Al hilo de estos de estos recuerdos, me vienen a la memoria unas palabras como puñales que hurgaron en mi corazón e hicieron tamaña herida que el tiempo, que todo lo cura, ha sido incapaz de sanar. Un día, hablando con ella, me dijo que cuando acabara en su colegio, estudiaría donde yo, en el Instituto (aquellos antiguos INB que han pasado a mejor gloria por desgracia) como cualquier hijo de vecino. Fue tal el dolor que sentí, tal la impotencia, la pena y la compasión (sin duda, este último es el peor de los sentimientos que pueda sentir un ser humano por otro), como señalaba, tal la compasión que este queridísimo ser despertó en mi alma que apenas pude reprimir las lágrimas que, ávidas, invadidas por un deseo compulsivo de salir, de vaciarse como el hombre en el acto carnal, intentaban inundar mis ojos. Después, a solas, en la cama y a oscuras, lloré cobardemente al recordar la situación. ¡Cuándo aprenderemos los hombres a ser valientes! ¡Cuándo tendremos las agallas para llorar públicamente y mostrar que también somos humanos como ellas! Probablemente por eso nuestra esperanza de vida sea menor al de nuestras (en sentido afectivo que no posesivo; somos tal vez nosotros los suyos) mujeres porque reprimimos nuestro dolor.
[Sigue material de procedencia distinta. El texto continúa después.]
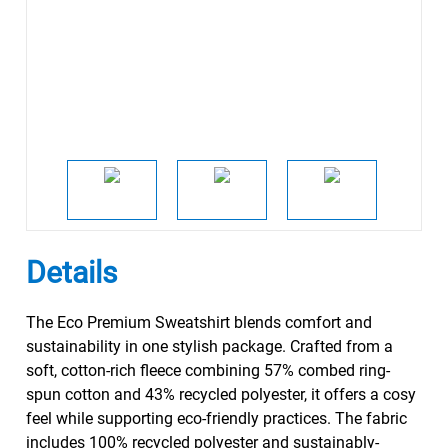
Details
The Eco Premium Sweatshirt blends comfort and
sustainability in one stylish package. Crafted from a
soft, cotton-rich fleece combining 57% combed ring-
spun cotton and 43% recycled polyester, it offers a cosy
feel while supporting eco-friendly practices. The fabric
includes 100% recycled polyester and sustainably-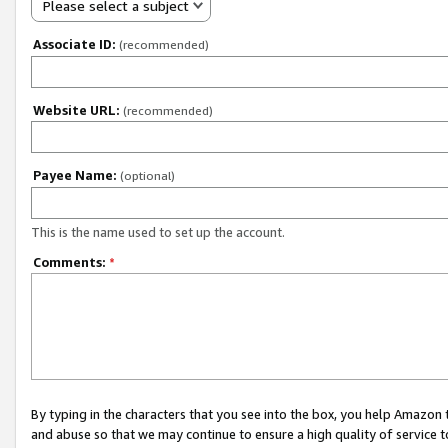
Please select a subject
Associate ID:
(recommended)
Website URL:
(recommended)
Payee Name:
(optional)
This is the name used to set up the account.
Comments:
*
By typing in the characters that you see into the box, you help Amazon
and abuse so that we may continue to ensure a high quality of service t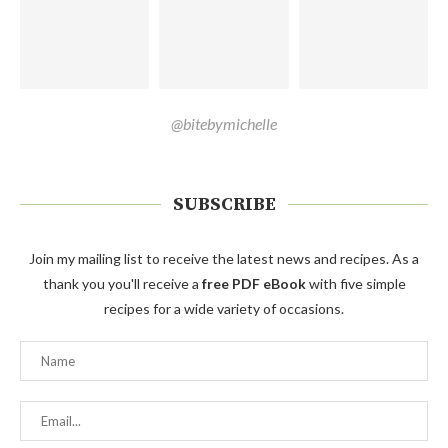
@bitebymichelle
SUBSCRIBE
Join my mailing list to receive the latest news and recipes. As a
thank you you'll receive a
free PDF eBook
with five simple
recipes for a wide variety of occasions.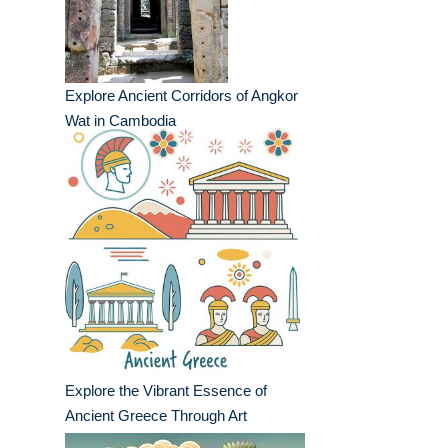
Explore Ancient Corridors of Angkor
Wat in Cambodia
Explore the Vibrant Essence of
Ancient Greece Through Art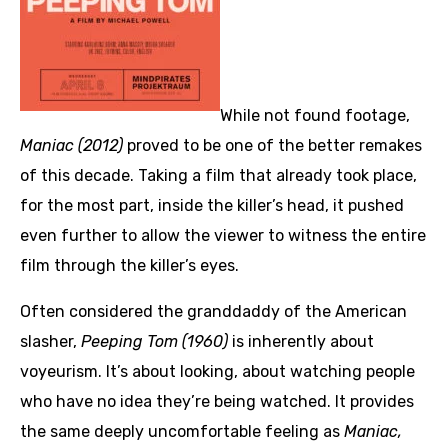
While not found footage,
Maniac (2012)
proved to be one of the better remakes
of this decade. Taking a film that already took place,
for the most part, inside the killer’s head, it pushed
even further to allow the viewer to witness the entire
film through the killer’s eyes.
Often considered the granddaddy of the American
slasher,
Peeping Tom (1960)
is inherently about
voyeurism. It’s about looking, about watching people
who have no idea they’re being watched. It provides
the same deeply uncomfortable feeling as
Maniac,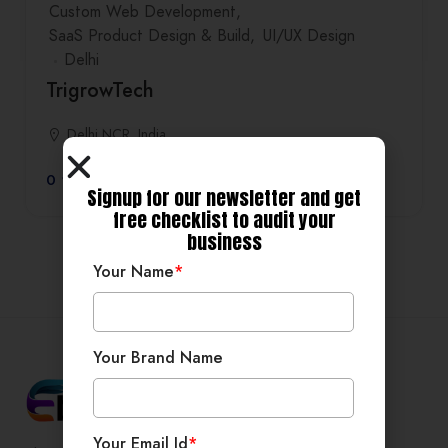
Custom Web Development
SaaS Product Design & Build
UI/UX Design
Delhi
TrigrowTech
Delhi NCR, India
0
Signup for our newsletter and get
free checklist to audit your
business
Your Name
*
Your Brand Name
Your Email Id
*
Lo cierto es que durante unos días la sensación que me reconcomía por dentro era como una ascua ardiente y lacerante, como una insaciable y hambrienta gangrena, que oprimía, quemaba y ajaba mi pecho, posiblemente porque, como si de un mosquetero se tratará, amenazaba mi corazón con su espada contra las paredes de carne, huesos y sangre de mi cuerpo.